Whenever a line in the entries below contains "イギリスGP", copy that line.
(Beginning of MATERIAL TO PROCESS)
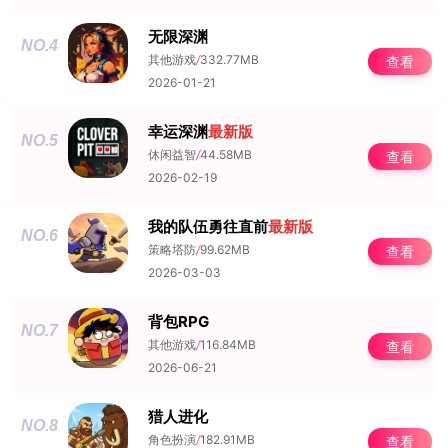
无限深渊
NO.4
其他游戏
/
332.77MB
查看
2026-01-21
幸运深渊
最新版
NO.5
休闲益智
/
44.58MB
查看
2026-02-19
我的队伍勇往直前
最新版
NO.6
策略塔防
/
99.62MB
查看
2026-03-03
背包RPG
NO.7
其他游戏
/
116.84MB
查看
2026-06-21
猎人进化
NO.8
角色扮演
/
182.91MB
查看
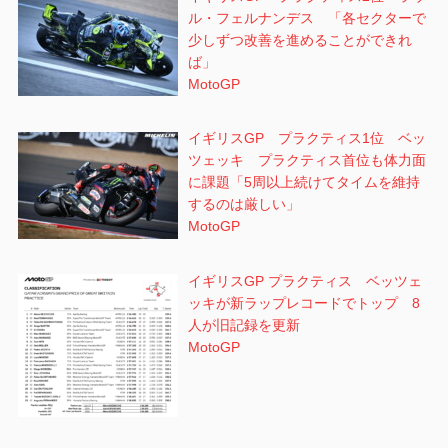
ル・フェルナンデス 「各セクターで
少しずつ改善を進めることができれ
ば」
MotoGP
イギリスGP プラクティス1位 ベッ
ツェッキ プラクティス首位も体力面
に課題「5周以上続けてタイムを維持
するのは厳しい」
MotoGP
イギリスGP プラクティス ベッツェ
ッキが新ラップレコードでトップ 8
人が旧記録を更新
MotoGP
(End of MATERIAL TO PROCESS)
_RESPONSE TO THE EXERCISE:_
イギリスGP プラクティス1位 ベッ
イギリスGP プラクティス ベッツェ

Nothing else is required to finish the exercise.